El templo tiene dos portadas, ambas muy sencillas, la recayente a la calle Salvador es adintelada de estilo barroco contenido, sobre la cornisa, dos adornos bulbiformes flanquean una hornacina (hoy vacía). La decoración de la portada es de carácter pictórico. A ambos lados podemos ver una imagen de santo Tomás de Villanueva (a la izquierda) mientras que a la derecha vemos representado a san Vicente Ferrer. En el centro cuatro pequeños angelillos portan elementos de la Pasión de Cristo: esponja, lanza, tenazas y martillo.
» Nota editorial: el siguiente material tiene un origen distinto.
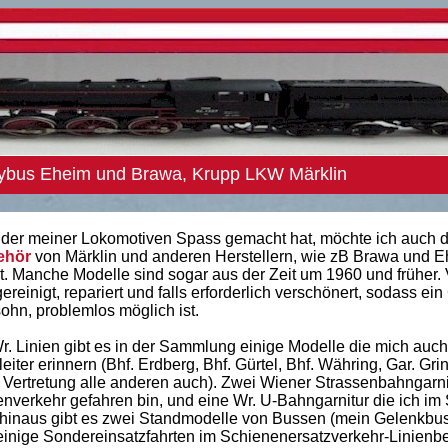
eybus Eheim und Brawa, Krupp LKW Märklin
lder meiner Lokomotiven Spass gemacht hat, möchte ich auch d
ehör
von Märklin und anderen Herstellern, wie zB Brawa und E
. Manche Modelle sind sogar aus der Zeit um 1960 und früher.
einigt, repariert und falls erforderlich verschönert, sodass ei
ohn, problemlos möglich ist.
. Linien gibt es in der Sammlung einige Modelle die mich auc
ter erinnern (Bhf. Erdberg, Bhf. Gürtel, Bhf. Währing, Gar. Grin
 Vertretung alle anderen auch). Zwei Wiener Strassenbahngarni
enverkehr gefahren bin, und eine Wr. U-Bahngarnitur die ich im
 hinaus gibt es zwei Standmodelle von Bussen (mein Gelenkbus 
inige Sondereinsatzfahrten im Schienenersatzverkehr-Linienbe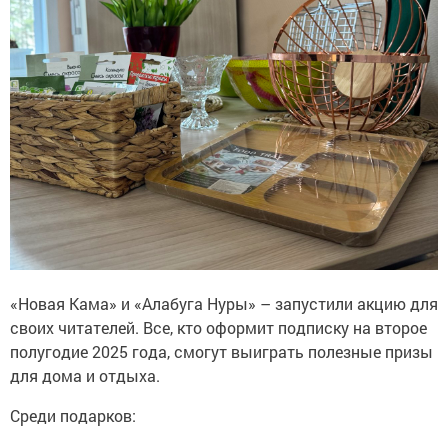
«Новая Кама» и «Алабуга Нуры» – запустили акцию для
своих читателей. Все, кто оформит подписку на второе
полугодие 2025 года, смогут выиграть полезные призы
для дома и отдыха.
Среди подарков: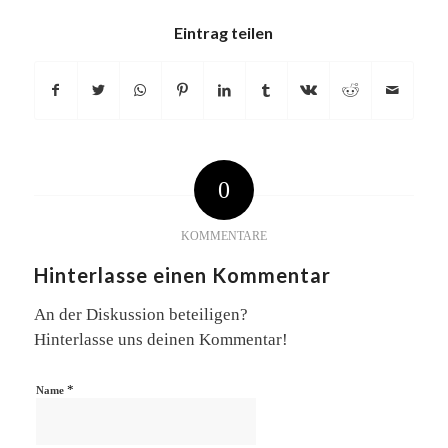
Eintrag teilen
0
KOMMENTARE
Hinterlasse einen Kommentar
An der Diskussion beteiligen?
Hinterlasse uns deinen Kommentar!
*
Name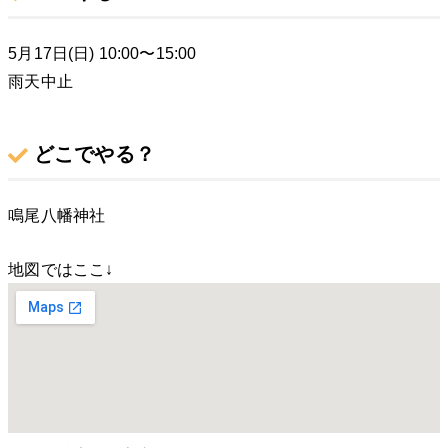
5月17日(日) 10:00〜15:00
雨天中止
どこでやる？
鳴尾八幡神社
地図ではここ↓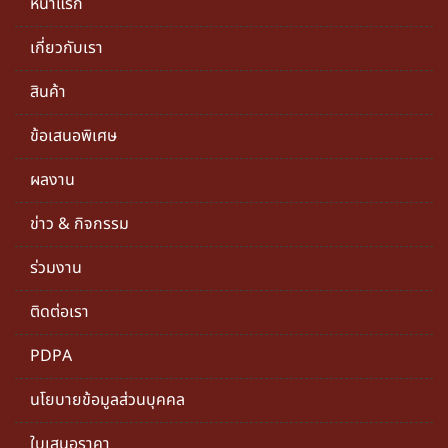
หน้าแรก
เกี่ยวกับเรา
สินค้า
ข้อเสนอพิเศษ
ผลงาน
ข่าว & กิจกรรม
ร่วมงาน
ติดต่อเรา
PDPA
นโยบายข้อมูลส่วนบุคคล
ใบเสนอราคา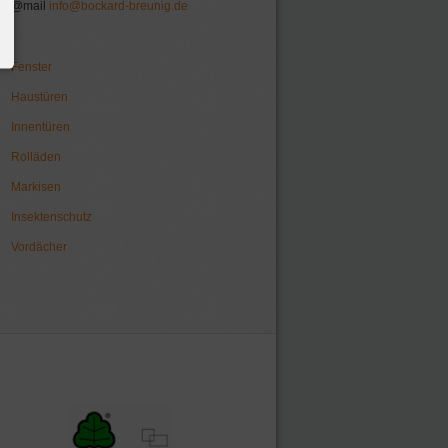
@mail
info@bockard-breunig.de
Fenster
Haustüren
Innentüren
Rolläden
Markisen
Insektenschutz
Vordächer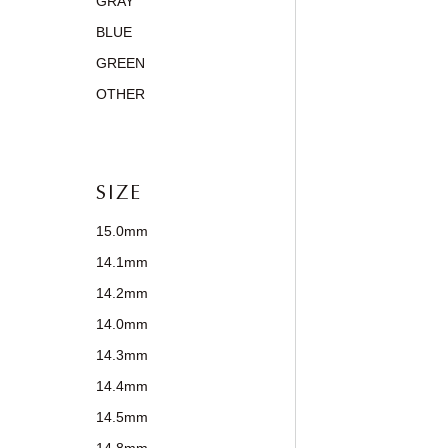
GRAY
BLUE
GREEN
OTHER
SIZE
15.0mm
14.1mm
14.2mm
14.0mm
14.3mm
14.4mm
14.5mm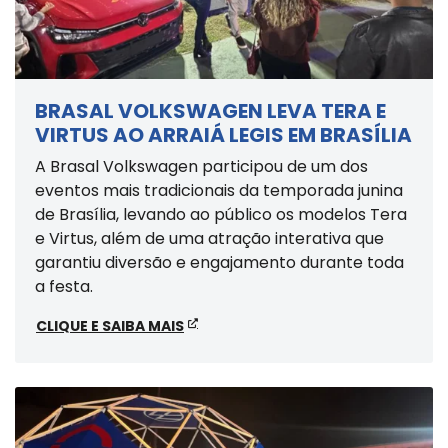
BRASAL VOLKSWAGEN LEVA TERA E
VIRTUS AO ARRAIÁ LEGIS EM BRASÍLIA
A Brasal Volkswagen participou de um dos
eventos mais tradicionais da temporada junina
de Brasília, levando ao público os modelos Tera
e Virtus, além de uma atração interativa que
garantiu diversão e engajamento durante toda
a festa.
CLIQUE E SAIBA MAIS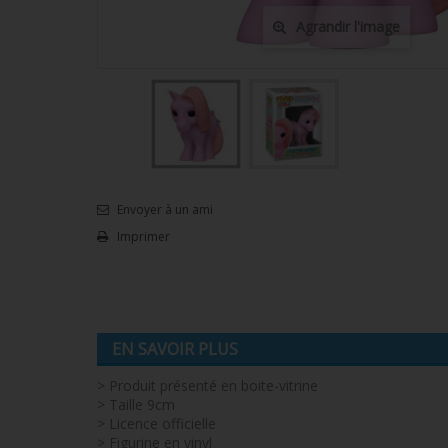
Agrandir l'image
Envoyer à un ami
Imprimer
EN SAVOIR PLUS
> Produit présenté en boite-vitrine
> Taille 9cm
> Licence officielle
> Figurine en vinyl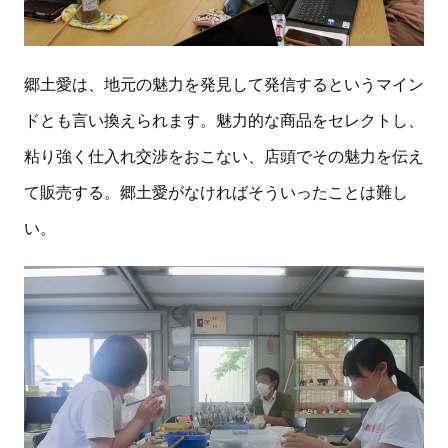
郷土愛は、地元の魅力を発見して発信するというマイン
ドとも言い換えられます。魅力的な商品をセレクトし、
粘り強く仕入れ交渉をおこない、店頭でその魅力を伝え
て販売する。郷土愛がなければそういったことは難し
い。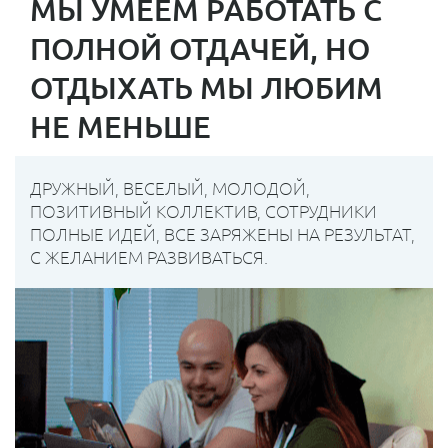
МЫ УМЕЕМ РАБОТАТЬ С
ПОЛНОЙ ОТДАЧЕЙ, НО
ОТДЫХАТЬ МЫ ЛЮБИМ
НЕ МЕНЬШЕ
ДРУЖНЫЙ, ВЕСЕЛЫЙ, МОЛОДОЙ,
ПОЗИТИВНЫЙ КОЛЛЕКТИВ, СОТРУДНИКИ
ПОЛНЫЕ ИДЕЙ, ВСЕ ЗАРЯЖЕНЫ НА РЕЗУЛЬТАТ,
С ЖЕЛАНИЕМ РАЗВИВАТЬСЯ.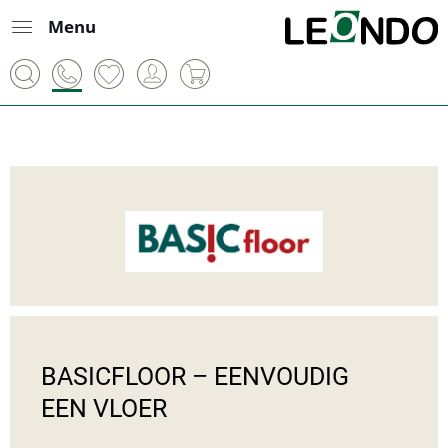
Menu
BASICFLOOR – EENVOUDIG 
EEN VLOER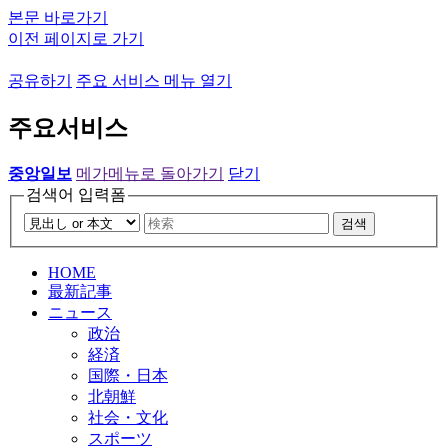
본문 바로가기
이전 페이지로 가기
공유하기
주요 서비스 메뉴 열기
주요서비스
중앙일보
메가메뉴로 돌아가기
닫기
검색어 입력폼
검색
HOME
最新記事
ニュース
政治
経済
国際・日本
北朝鮮
社会・文化
スポーツ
La reforma de la portada realizada en el año 2014 por el arquitecto Pablo Griñena Pérez ha recuperado parte de su policromía original perdida. Se puede leer una inscripción pictórica recuperada que dice: XPS PASSES PRONOBIS cuya traducción es: Cristo (XPS) padeció por nosotros.

La portada oeste situada en la calle Trinitarios, es también adintelada y tiene una hornacina con un grupo de La Piedad. Por encima de esta portada encontramos una gran ventana adintelada tallada en piedra y modificada, ya que en origen era de estilo gótico.

La iglesia en la actualidad precisa de un proceso de restauración interior. En el interior se pueden observar grietas en las bóvedas que están siendo malamente controladas con redes de protección. En 1902 la titularidad de la parroquia del Salvador pasó a la iglesia de Santa Mónica que ahora toma el nombre de iglesia del Salvador y Santa Mónica.